RUU Terorisme 'Bidik' WNI dari Suriah

Personel Densus 88 Antiteror Polri.
Sumber :
  • VIVA.co.id/Dyah Ayu Pitaloka

VIVA – Panitia Khusus Dewan Perwakilan Rakyat untuk revisi Undang-Undang Antiterorisme menjanjikan pembahasan rancangan undang-undang itu rampung paling lambat Mei 2018.

DPR membocorkan beberapa hal yang menjadi pembeda pokok antara undang-undang lama yang diterbitkan pada tahun 2003 itu dengan rancangan revisi yang akan disahkan menjadi undang-undang. Sedikitnya tiga hal penting substansi yang disusun dalam rancangan itu, seperti sifat penindakan terhadap kejahatan terorisme, aparat yang terlibat hingga penanganan terhadap masyarakat setelah aksi teror.

Sebagaimana dijelaskan Supiadin Aries Saputra, Wakil Ketua Pansus Revisi UU Antiterorisme, dalam aspek penindakan, rancangan Undang-Undang Antiterorisme memberikan kewenangan lebih bagi aparat penegak hukum untuk melakukan tindakan pencegahan.

Supiadin mengumpamakan suatu kasus, misal, diketahui ada ratusan warga Indonesia baru saja kembali dari Suriah setelah bergabung dengan kelompok ISIS di sana. Polisi dapat menangkap, menahan, dan memeriksa mereka paling lama 21 hari.

“KUHP (Kitab Undang-Undang Hukum Pidana) mengatakan, orang boleh ditangkap apabila (penegak hukum) memiliki bukti permulaan yang cukup, misalnya ada laporan, rekaman video. Ini pencegahan," kata Supiadin dalam sebuah forum diskusi di Jakarta pada Sabtu, 19 Mei 2018.

Selama ini dan berdasarkan undang-undang yang berlaku sekarang, kata Supiadin, mereka yang diketahui bergabung dengan militan ISIS di Suriah tetapi tak melakukan tindak pidana di Indonesia, tidak dapat diproses hukum. Memang, dalam KUHP diatur bahwa warga Indonesia yang diketahui bergabung dengan militer negara asing dapat dicabut hak kewarganegaraannya.

“Tapi itu tidak bisa serta-merta kita lakukan, misalnya, mereka pulang, dicabut warga negaranya; nah, nanti timbul permasalahan mereka statusnya apa.”

Poin penting berikutnya ialah penindakan teroris yang melibatkan TNI. Supiadin menyebut kehadiran tentara dalam operasi penindakan yang dilakukan polisi sudah lama berlangsung, meski hubungannya bersifat informal dan tak diatur dalam undang-undang.

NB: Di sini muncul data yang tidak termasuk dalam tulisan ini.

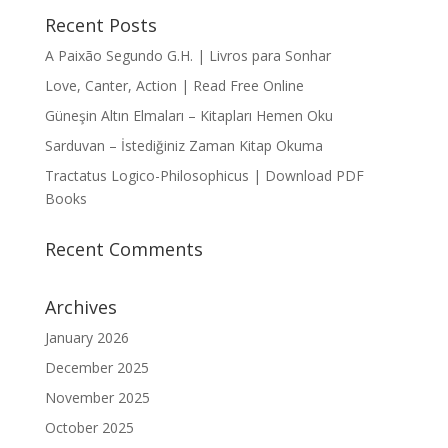
Recent Posts
A Paixão Segundo G.H. | Livros para Sonhar
Love, Canter, Action | Read Free Online
Güneşin Altın Elmaları – Kitapları Hemen Oku
Sarduvan – İstediğiniz Zaman Kitap Okuma
Tractatus Logico-Philosophicus | Download PDF
Books
Recent Comments
Archives
January 2026
December 2025
November 2025
October 2025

"Sekarang secara resmi pemerintah, Presiden, sejak bom kemarin (bom bunuh diri di Surabaya), minta (TNI) dilibatkan. Detasemen Gultor Kopassus lahir duluan sebelum ada Densus 88. TNI kita mampu mengatasi pembajakan pesawat, kapal laut di sekitar laut Afrika," ujar Supiadin.

Terakhir, menurut Supiadin, rancangan Undang-Undang Antiterorisme dilengkapi penjelasan penanganan setelah serangan teroris. Dia mencontohkan penanganan terhadap korban, pemerintah memberikan santunan kepada korban serangan teroris.